Task item
Whatever the listing holds, output it without alteration.

Listed entries
────────

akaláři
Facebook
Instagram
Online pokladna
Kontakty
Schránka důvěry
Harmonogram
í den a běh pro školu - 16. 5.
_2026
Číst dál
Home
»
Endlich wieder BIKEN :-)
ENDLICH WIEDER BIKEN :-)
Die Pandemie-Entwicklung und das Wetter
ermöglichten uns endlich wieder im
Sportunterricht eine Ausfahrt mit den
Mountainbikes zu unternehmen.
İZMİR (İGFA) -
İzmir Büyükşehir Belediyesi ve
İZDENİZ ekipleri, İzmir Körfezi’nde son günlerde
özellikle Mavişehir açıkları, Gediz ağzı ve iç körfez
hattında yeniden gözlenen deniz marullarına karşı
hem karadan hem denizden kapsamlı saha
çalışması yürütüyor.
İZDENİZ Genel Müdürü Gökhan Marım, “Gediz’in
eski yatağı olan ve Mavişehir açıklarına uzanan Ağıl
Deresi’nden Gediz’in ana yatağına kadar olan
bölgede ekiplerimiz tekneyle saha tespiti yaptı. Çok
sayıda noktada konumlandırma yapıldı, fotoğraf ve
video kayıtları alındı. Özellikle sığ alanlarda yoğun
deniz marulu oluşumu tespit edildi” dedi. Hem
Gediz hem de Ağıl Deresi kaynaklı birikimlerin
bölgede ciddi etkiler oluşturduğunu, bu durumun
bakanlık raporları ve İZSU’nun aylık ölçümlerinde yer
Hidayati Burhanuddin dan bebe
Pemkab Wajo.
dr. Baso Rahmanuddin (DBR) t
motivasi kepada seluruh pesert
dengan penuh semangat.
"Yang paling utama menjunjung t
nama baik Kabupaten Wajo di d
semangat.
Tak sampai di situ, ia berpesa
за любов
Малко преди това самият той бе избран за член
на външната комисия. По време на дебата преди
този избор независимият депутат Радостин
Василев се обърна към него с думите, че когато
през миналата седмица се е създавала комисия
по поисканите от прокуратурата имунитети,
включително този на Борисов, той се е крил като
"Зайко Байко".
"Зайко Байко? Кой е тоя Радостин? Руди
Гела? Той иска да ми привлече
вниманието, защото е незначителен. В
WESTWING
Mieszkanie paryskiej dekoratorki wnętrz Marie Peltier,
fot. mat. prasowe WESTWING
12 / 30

────────

Response area
akaláři
Facebook
Instagram
Online pokladna
Kontakty
Schránka důvěry
Harmonogram
í den a běh pro školu - 16. 5.
_2026
Číst dál
Home
»
Endlich wieder BIKEN :-)
ENDLICH WIEDER BIKEN :-)
Die Pandemie-Entwicklung und das Wetter
ermöglichten uns endlich wieder im
Sportunterricht eine Ausfahrt mit den
Mountainbikes zu unternehmen.
İZMİR (İGFA) -
İzmir Büyükşehir Belediyesi ve
İZDENİZ ekipleri, İzmir Körfezi’nde son günlerde
özellikle Mavişehir açıkları, Gediz ağzı ve iç körfez
hattında yeniden gözlenen deniz marullarına karşı
hem karadan hem denizden kapsamlı saha
çalışması yürütüyor.
İZDENİZ Genel Müdürü Gökhan Marım, “Gediz’in
eski yatağı olan ve Mavişehir açıklarına uzanan Ağıl
Deresi’nden Gediz’in ana yatağına kadar olan
bölgede ekiplerimiz tekneyle saha tespiti yaptı. Çok
sayıda noktada konumlandırma yapıldı, fotoğraf ve
video kayıtları alındı. Özellikle sığ alanlarda yoğun
deniz marulu oluşumu tespit edildi” dedi. Hem
Gediz hem de Ağıl Deresi kaynaklı birikimlerin
bölgede ciddi etkiler oluşturduğunu, bu durumun
bakanlık raporları ve İZSU’nun aylık ölçümlerinde yer
Hidayati Burhanuddin dan bebe
Pemkab Wajo.
dr. Baso Rahmanuddin (DBR) t
motivasi kepada seluruh pesert
dengan penuh semangat.
"Yang paling utama menjunjung t
nama baik Kabupaten Wajo di d
semangat.
Tak sampai di situ, ia berpesa
за любов
Малко преди това самият той бе избран за член
на външната комисия. По време на дебата преди
този избор независимият депутат Радостин
Василев се обърна към него с думите, че когато
през миналата седмица се е създавала комисия
по поисканите от прокуратурата имунитети,
включително този на Борисов, той се е крил като
"Зайко Байко".
"Зайко Байко? Кой е тоя Радостин? Руди
Гела? Той иска да ми привлече
вниманието, защото е незначителен. В
WESTWING
Mieszkanie paryskiej dekoratorki wnętrz Marie Peltier,
fot. mat. prasowe WESTWING
12 / 30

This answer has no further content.